It’s around 9:45 on Tuesday morning and I am crying in Costa. Peak time for the yummy mummies and business-types to be grabbing a coffee before going about the rest of their day.
“Why the hell are you crying in such a public place?” I hear you ask and I wish I could tell you. But no, I am on the phone to my mum (because you’re never too old to have a bit of a cry to your mum), ‘Emotional Baggage’ tote bag in hand (the irony) and sobbing into a very mediocre cappuccino.
After the ever-comforting pep talk and offer to come and see me, my mum put the phone down and I decided to stop scaring passing children with my best impression of Kim Kardashians crying face.
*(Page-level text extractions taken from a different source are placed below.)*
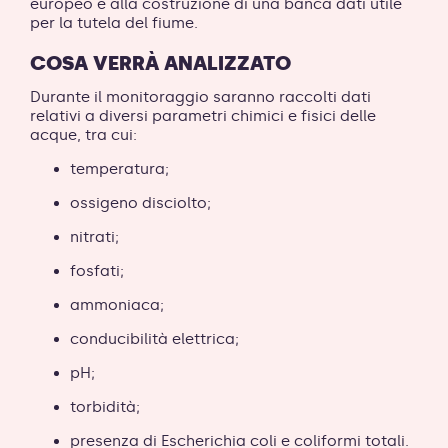
europeo e alla costruzione di una banca dati utile
per la tutela del fiume.
COSA VERRÀ ANALIZZATO
Durante il monitoraggio saranno raccolti dati
relativi a diversi parametri chimici e fisici delle
acque, tra cui:
temperatura;
ossigeno disciolto;
nitrati;
fosfati;
ammoniaca;
conducibilità elettrica;
pH;
torbidità;
presenza di Escherichia coli e coliformi totali.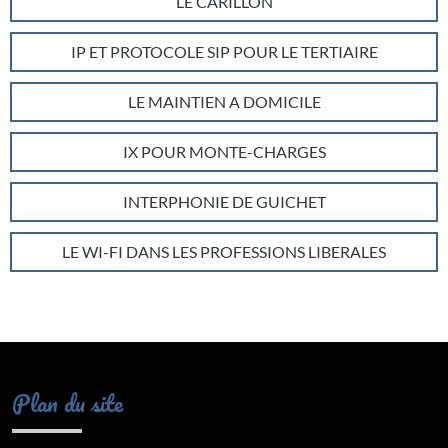
LE CARILLON
IP ET PROTOCOLE SIP POUR LE TERTIAIRE
LE MAINTIEN A DOMICILE
IX POUR MONTE-CHARGES
INTERPHONIE DE GUICHET
LE WI-FI DANS LES PROFESSIONS LIBERALES
Plan du site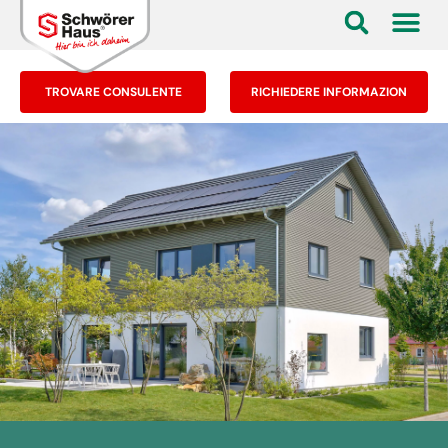
TROVARE CONSULENTE
RICHIEDERE INFORMAZION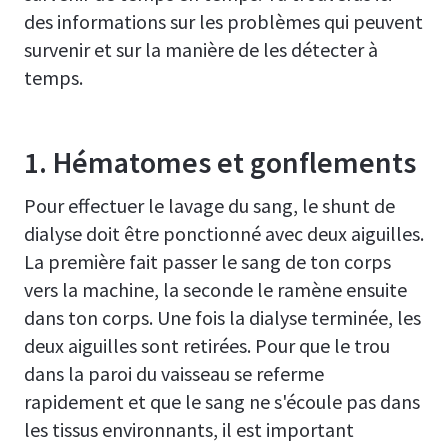
des informations sur les problèmes qui peuvent
survenir et sur la manière de les détecter à
temps.
1. Hématomes et gonflements
Pour effectuer le lavage du sang, le shunt de
dialyse doit être ponctionné avec deux aiguilles.
La première fait passer le sang de ton corps
vers la machine, la seconde le ramène ensuite
dans ton corps. Une fois la dialyse terminée, les
deux aiguilles sont retirées. Pour que le trou
dans la paroi du vaisseau se referme
rapidement et que le sang ne s'écoule pas dans
les tissus environnants, il est important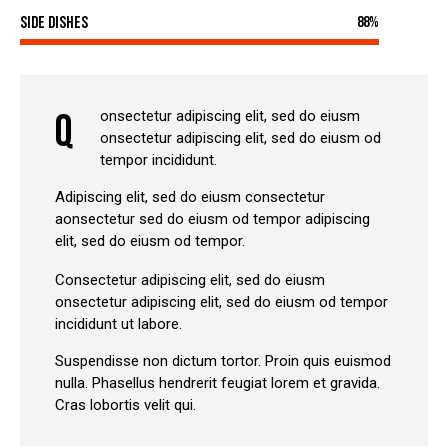
Side Dishes
88%
Q
onsectetur adipiscing elit, sed do eiusm
onsectetur adipiscing elit, sed do eiusm od
tempor incididunt.
Adipiscing elit, sed do eiusm consectetur
aonsectetur sed do eiusm od tempor adipiscing
elit, sed do eiusm od tempor.
Consectetur adipiscing elit, sed do eiusm
onsectetur adipiscing elit, sed do eiusm od tempor
incididunt ut labore.
Suspendisse non dictum tortor. Proin quis euismod
nulla. Phasellus hendrerit feugiat lorem et gravida.
Cras lobortis velit qui.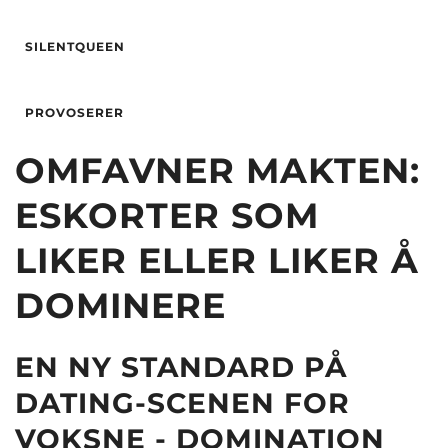
SILENTQUEEN
Alder
31
PROVOSERER
Høyde
168
Hårfarge
rød
OMFAVNER MAKTEN:
Øyne
Grønn
ESKORTER SOM
Etnisitet
Europeisk (hvit)
By
Bergen
LIKER ELLER LIKER Å
DOMINERE
EN NY STANDARD PÅ
DATING-SCENEN FOR
VOKSNE - DOMINATION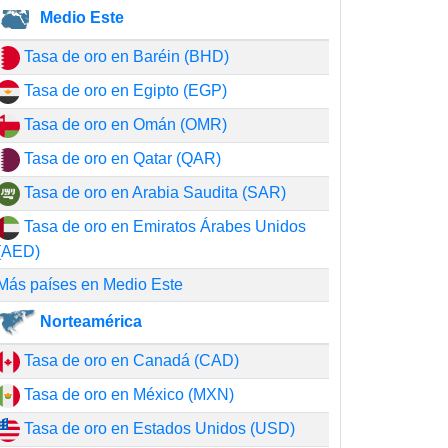
Medio Este
Tasa de oro en Baréin (BHD)
Tasa de oro en Egipto (EGP)
Tasa de oro en Omán (OMR)
Tasa de oro en Qatar (QAR)
Tasa de oro en Arabia Saudita (SAR)
Tasa de oro en Emiratos Árabes Unidos
(AED)
Más países en Medio Este
Norteamérica
Tasa de oro en Canadá (CAD)
Tasa de oro en México (MXN)
Tasa de oro en Estados Unidos (USD)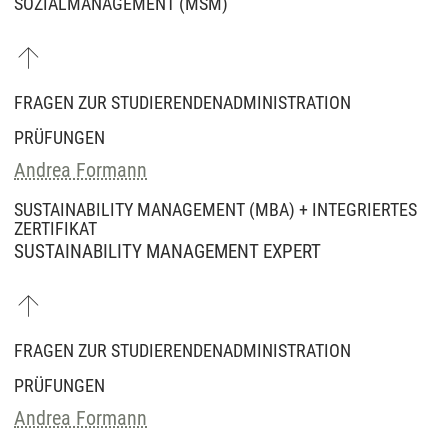
SOZIALMANAGEMENT (MSM)
FRAGEN ZUR STUDIERENDENADMINISTRATION
PRÜFUNGEN
Andrea Formann
SUSTAINABILITY MANAGEMENT (MBA) + INTEGRIERTES
ZERTIFIKAT
SUSTAINABILITY MANAGEMENT EXPERT
FRAGEN ZUR STUDIERENDENADMINISTRATION
PRÜFUNGEN
Andrea Formann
But as a fairly level headed person (most of the time) I found this all a bit irritating- what was going on? Why had I just spent the first forty five minutes of a perfectly good Tuesday crying about things that, in reality, weren’t a big deal at all?
And then I realised, this is exactly how I have been periodically over the last six months after I decided to go back on the pill. Completely unhelpfully this also closely coincides with when I started a Masters.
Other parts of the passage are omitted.